09 de março de 2020
Marco Legal da Primeira Infância: avanços e desafios
Há exatos quatro anos, desde 8 de março de 2016, o Brasil tem uma lei específica que estabelece diretrizes para políticas públicas e garantias específicas para crianças de zero a seis anos, o Marco Legal da Primeira Infância. Cerca de dez por cento da população brasileira está nessa faixa etária. São 20 milhões de crianças vivenciando um período crucial para a formação humana, em que todas as situações e a forma como atendem-se necessidades essenciais são especialmente importantes.
Para Miriam Pragita, diretora executiva da ANDI Comunicação e Direitos e secretária executiva da Rede Nacional Primeira Infância, “há um desconhecimento sobre a importância de cuidar e garantir os direitos na primeira infância e de enxergar crianças como sujeitos de direito”. Por essa razão, o Marco é fundamental, ele “dá respaldo para que se tenha a obrigatoriedade de políticas públicas voltadas para a garantia dos direitos na primeira infância”, complementa.
O Projeto de Lei que deu origem ao Marco, PL 6.998, foi proposto em dezembro de 2013 pela Frente Parlamentar da Primeira Infância. Em 2014, a Comissão Especial da Primeira Infância promoveu audiências públicas interativas e diversos seminários regionais e internacionais, com o objetivo de ouvir análises e sugestões de especialistas e autoridades sobre o tema. “A sociedade civil subsidiou o parlamento e o executivo brasileiros com informações e impulsionou o debate político acerca da primeira infância. O resultado foi uma aprovação unânime do Marco, que passou a ser um documento defendido pela sociedade civil e por todo o espectro político-partidário”, pontua Renato Godoy, coordenador de relações governamentais do Instituto Alana.
“O Marco posiciona a primeira infância no imaginário do país. Deixa de ser um assunto só de quem trabalha com isso, para provocar todo mundo a olhar a primeira infância”, aponta Viviana Santiago, gerente de gênero e incidência política na Plan International Brasil.
A Lei estabelece, por exemplo, formação e apoio a mães e pais a fim de que desenvolvam sua capacidade e habilidade enquanto cuidadores; acesso aos programas e às políticas de saúde da mulher, incluindo planejamento reprodutivo, pré-natal, atenção humanizada durante a gravidez, parto, perinatal e pós-natal integral pelo SUS; licença-maternidade de seis meses e paternidade de 20 dias para empresas que aderiram ao Programa Empresa Cidadã; entre outros.
Avanços e desafios
“É uma lei recente”, pontua Pragita, “então, não dá para a gente ser ingênuo e pensar ‘já fizemos avanços enormes’, mas fizemos, sim, alguns avanços. A implementação de planos municipais pela primeira infância, o programa Criança Feliz, o Pacto Nacional pela Primeira Infância…são desdobramentos da definição de que deve cumprir-se o que a nossa Constituição diz: criança é prioridade absoluta”, complementa.
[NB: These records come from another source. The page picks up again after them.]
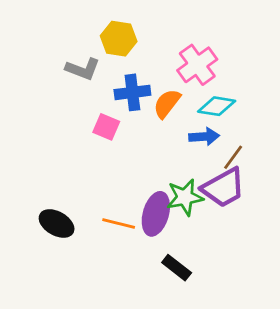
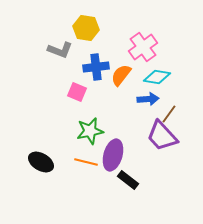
purple trapezoid: (223, 188) -> (162, 136), turned 76
green star: (185, 197) -> (90, 131), moved
black rectangle: (177, 268) -> (128, 180), moved

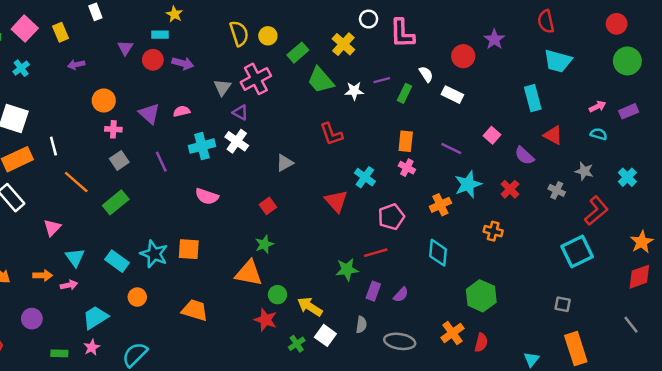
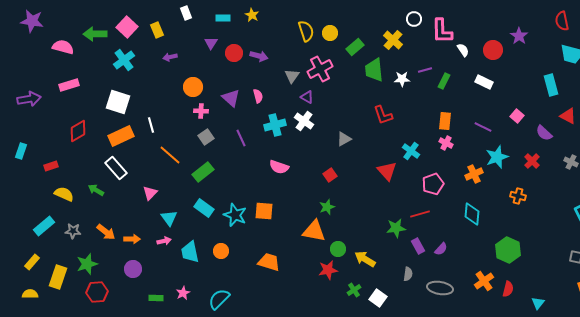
cyan rectangle: (160, 35) -> (223, 18), moved
cyan cross: (21, 68) -> (124, 60), size x1.5
white semicircle: (426, 74) -> (463, 50), moved
green trapezoid: (321, 80) -> (374, 70), turned 35
pink semicircle: (182, 111) -> (258, 96), turned 88
cyan rectangle: (117, 261) -> (204, 208), moved
orange arrow: (43, 275) -> (132, 239), moved
purple rectangle: (373, 291) -> (418, 246), turned -49
cyan trapezoid: (95, 317) -> (190, 252), moved, turned -70
red star: (265, 320) -> (328, 270), turned -30
white square: (325, 335) -> (378, 298), moved
cyan triangle: (532, 359) -> (538, 303), moved

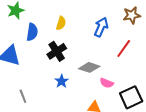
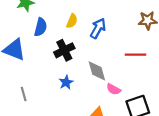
blue arrow: (101, 27) -> (98, 28), moved
red line: (124, 48) -> (135, 55), turned 48
gray diamond: (89, 67) -> (97, 71), turned 50

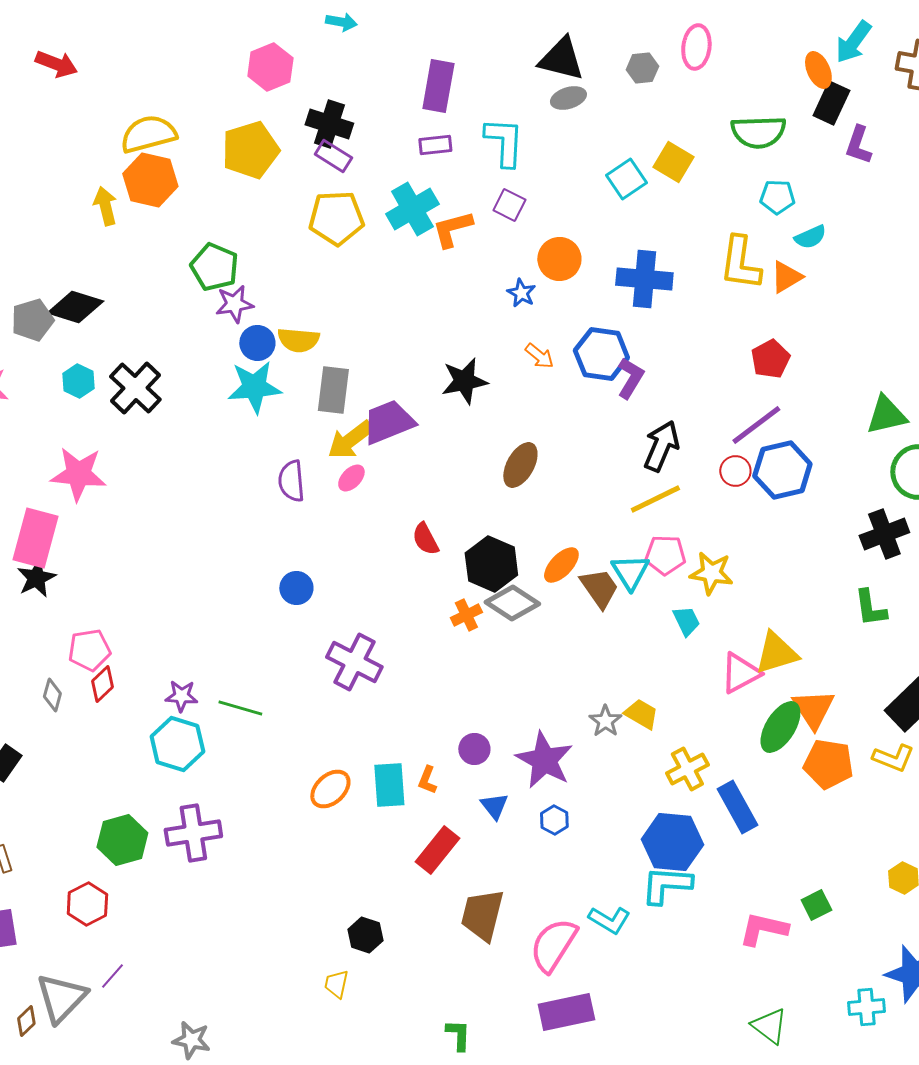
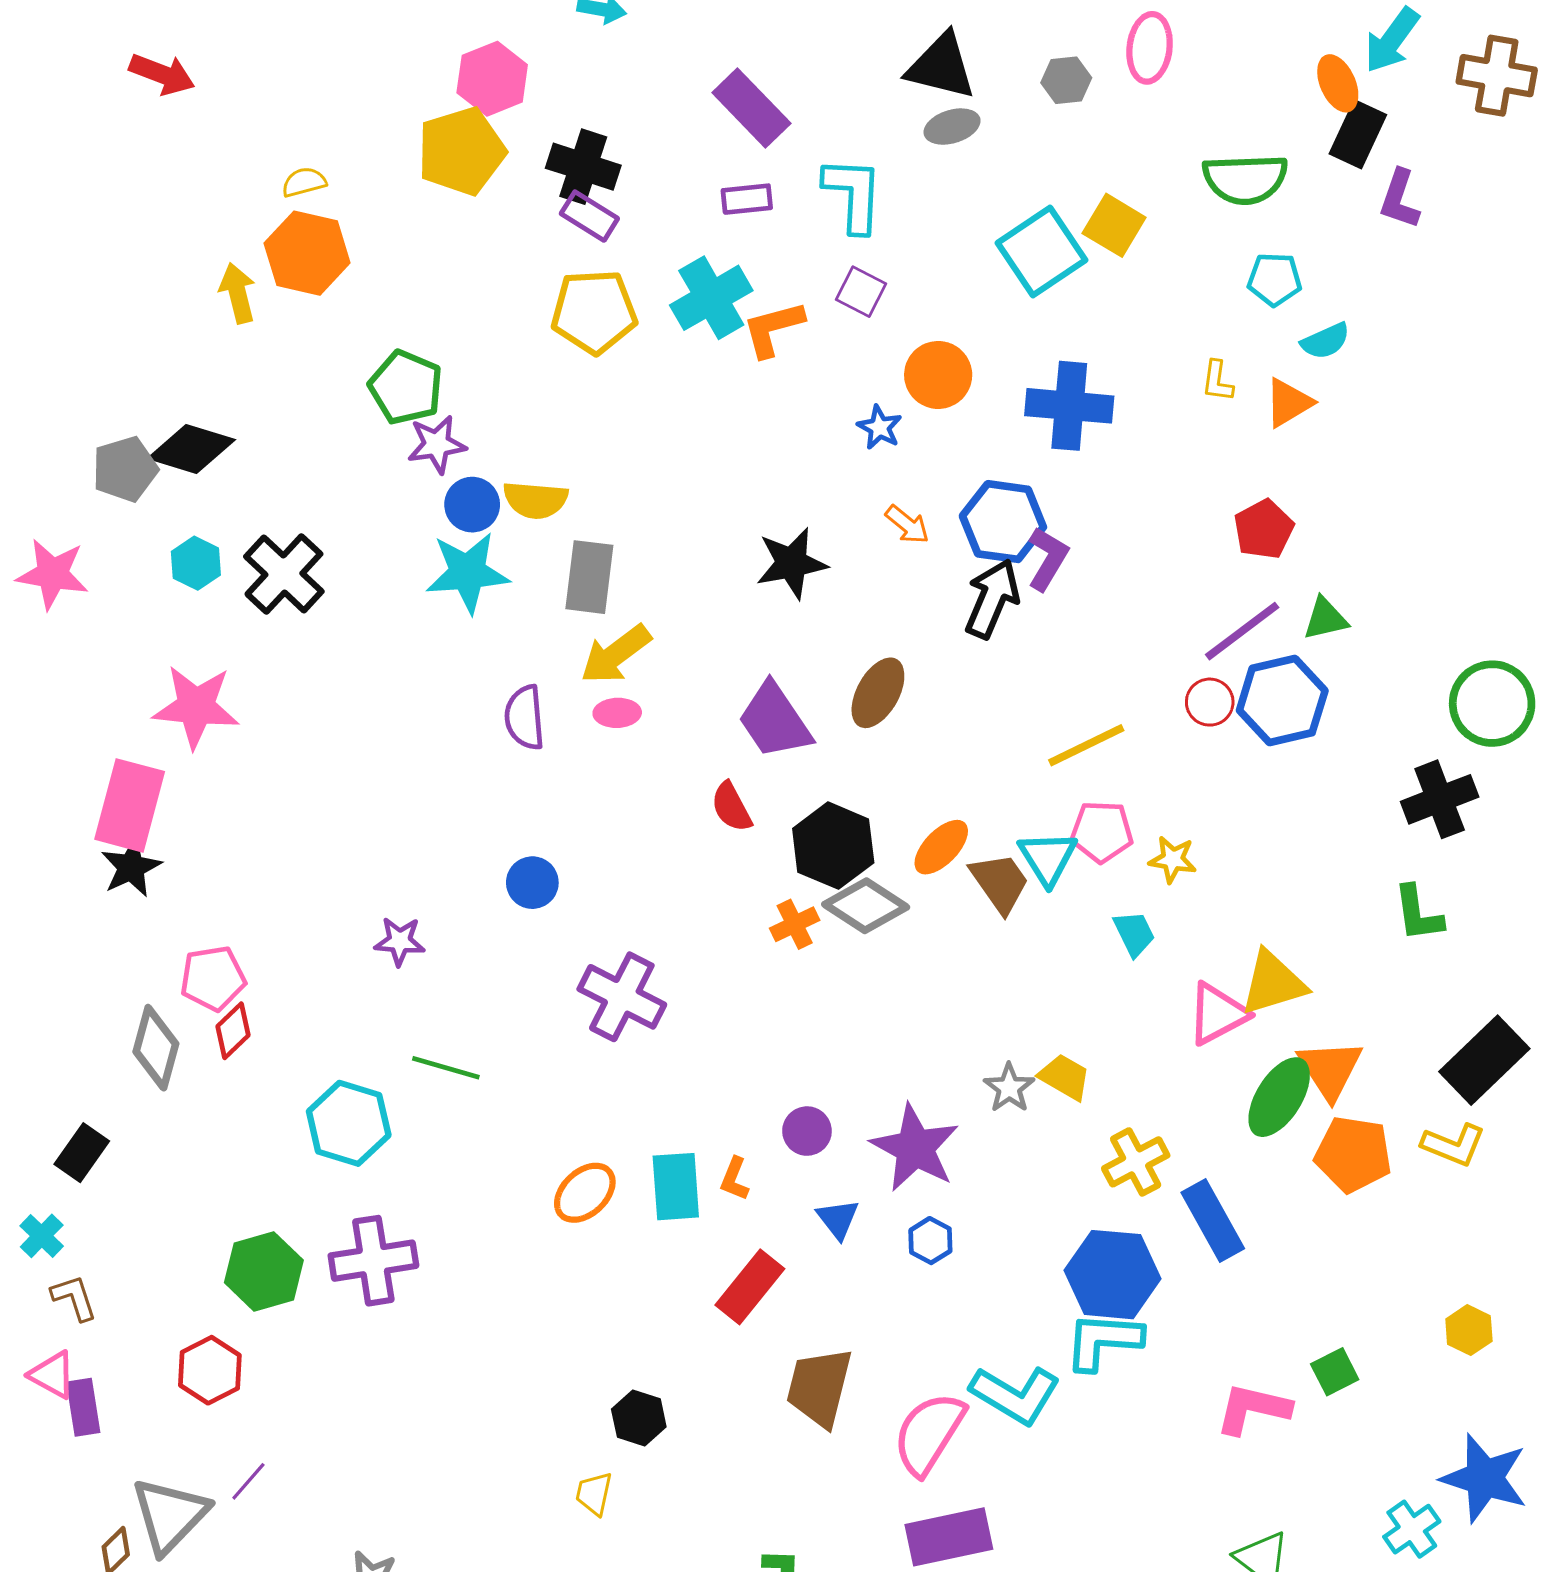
purple rectangle: (438, 86) -> (751, 108), turned -54
yellow semicircle: (148, 134) -> (304, 182), size x0.5
yellow pentagon: (250, 150) -> (461, 151), moved
cyan square: (626, 179) -> (1042, 252), size x1.4
yellow L-shape: (740, 263) -> (1217, 381), size x0.5
green triangle: (886, 415) -> (1325, 619), moved, size x0.7
purple trapezoid: (388, 422) -> (775, 721), moved, turned -102
black arrow: (661, 446) -> (992, 599), moved
pink ellipse: (351, 478) -> (617, 713), turned 44
yellow star: (711, 573) -> (1173, 859), size x0.7
gray diamond: (52, 695) -> (156, 1048), size x1.6
purple star: (181, 696) -> (400, 941), moved
cyan L-shape: (609, 920) -> (1015, 1395), size x1.4
cyan cross: (866, 1007) -> (1412, 1529), turned -30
“Somos um país que historicamente viola os direitos das crianças. Implementar o Marco Legal da Primeira Infância significa reconhecer o valor da primeira infância, a necessidade de proteção e de uma política pública orientada para esse segmento”, complementa Viviana Santiago.
Para Santiago, as questões de gênero, raça, classe e deficiência na infância devem ser e ponto de partida para trabalhar em uma perspectiva de promoção de acesso à direitos. Crianças brancas, negras, indígenas, com deficiência e diferentes classes sociais “não são vistas da mesma forma e, portanto, não tem sua cidadania reconhecida da mesma forma e não conseguem ser alcançadas pelos direitos e políticas públicas da mesma forma”, afirma.
Em fevereiro de 2018, por exemplo, o Supremo Tribunal Federal fez valer o artigo 41 do Marco, que institui a substituição da prisão preventiva por domiciliar de mulheres presas gestantes ou mães de crianças de até doze anos. Um habeas corpus coletivo foi concedido a mulheres presas preventivamente (que ainda aguardam o julgamento) e adolescentes internadas que sejam gestantes ou mães de crianças de até 12 anos ou de pessoas com deficiência para que cumpram prisão domiciliar. Dois anos depois da decisão, a aplicação ainda caminha a passos lentos, como apontaram especialistas durante o Expresso 227: Crianças no Cárcere.
A diligência pela garantia da integralidade dos direitos das crianças é diária, em todos os espaços da vida social e política. Conhecer esses direitos e exigir sua aplicação é fundamental para a construção do projeto de país que o artigo 227 de nossa Constituição Federal estabelece – e o Marco Legal da Primeira Infância reforça – em que crianças, todas, sem distinção, sejam prioridade absoluta. “As desigualdades no acesso à direitos no Brasil não podem ser uma nota de rodapé, são a questão central”, finaliza Santiago.